Por ejemplo, en política económica: resulta apabullante oír una y otra vez, hasta la saciedad, las mismas ideas. Todo lo expuesto pivota sobre el concepto demanda. La demanda es la clave, la piedra filosofal que transmuta el plomo en oro. Dele a la demanda y pronto el maná lloverá a raudales. Keynes puede sentirse un economista singular al haber influido, e influir, de modo tan determinante en las concepciones económicas de nuestros políticos. Con independencia de lo que realmente quiso decir lo cierto es que proporcionó la coartada perfecta a estos, siempre ávidos de protagonismo y justificación, ¡de sus engrosados salarios claro! Les vino a decir: adelante, manejando adecuadamente mi fórmula sobre la demanda agregada (la demanda agregada seria la suma de consumo más inversión más gasto público más exportaciones) podéis actuar sobre las dos variables fundamentales de la economía: el empleo y la inflación. ¡Fantástico! Un nuevo ámbito arrebatado a la sociedad civil y un peldaño más en el ascenso hacia el paternalismo anquilosante que anhela en su beneficio la costra política.
El problema reside en que tal igualdad supone un concepto estático de la macroeconomía. Lo producido esta ahí y debe ser adquirido por las vías disponibles: consumo, gasto público y exportaciones y regenerado mediante la oportuna inversión. Sin embargo, el mundo cambia y hoy de modo fulgurante: tan pronto algo emerge, una novedad se produce, tan pronto es sumido en el olvido por obsoleto. La macroeconomía de un país debe, pues, conectar con ese mundo comercial en permanente mutación y debe ofertar las soluciones de las nuevas tecnologías para los viejos problemas y los debidos al devenir social: la depuración de aguas residuales es un ejemplo.
He dicho ofertar. En efecto, la oferta es la clave. Ya a principios del siglo XIX, Say enunció en su trabajo Traité d´èconomie politique  (1803) la ley de los mercados que viene a decir que la oferta genera su propia demanda.
La nueva consideración, la que desdeña el político, da la vuelta a la tortilla y hace de la demanda la consecuencia de la oferta. Es ahí donde debe hacerse hincapié, es ahí donde hay que actuar, pero, ¡ay!, la oferta es cosa de la sociedad civil; al político solo le cabe secundar el papel protagónico de ésta y eso es demasiado...
El centro de gravedad se desplaza de la política a la sociedad y esta exige colaboración pero no sustitución.

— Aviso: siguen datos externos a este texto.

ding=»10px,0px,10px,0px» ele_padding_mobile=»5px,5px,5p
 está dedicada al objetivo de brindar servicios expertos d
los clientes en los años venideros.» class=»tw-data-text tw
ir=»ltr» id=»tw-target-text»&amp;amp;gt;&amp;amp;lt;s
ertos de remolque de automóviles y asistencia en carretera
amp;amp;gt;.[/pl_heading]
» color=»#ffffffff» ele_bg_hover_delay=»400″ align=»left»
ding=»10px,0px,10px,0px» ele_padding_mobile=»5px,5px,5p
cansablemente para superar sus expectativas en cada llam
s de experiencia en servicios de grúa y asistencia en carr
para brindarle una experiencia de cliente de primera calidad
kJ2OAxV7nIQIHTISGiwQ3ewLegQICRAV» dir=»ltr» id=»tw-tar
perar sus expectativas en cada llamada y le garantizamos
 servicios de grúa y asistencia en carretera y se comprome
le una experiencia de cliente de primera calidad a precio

Fomentar la oferta pasa inevitablemente por propiciar la inversión en investigación y desarrollo, por alentar a la formación de cuadros profesionales competentes, por motivar al empresario que busca proporcionar soluciones y exige a cambio seguridad y contraprestaciones en proporción a los riesgos asumidos. Requiere...
Hay que reflexionar, si no esta todo ya pensado, acerca de lo que conviene a la oferta, pero mucho me temo que no iremos por ahí. Mientras el político, llevado de su interés, se resista a dejar la batuta, a perder su hegemonía, a considerar que es solo un mandado de la ciudadanía, las cosas no irán por el camino correcto.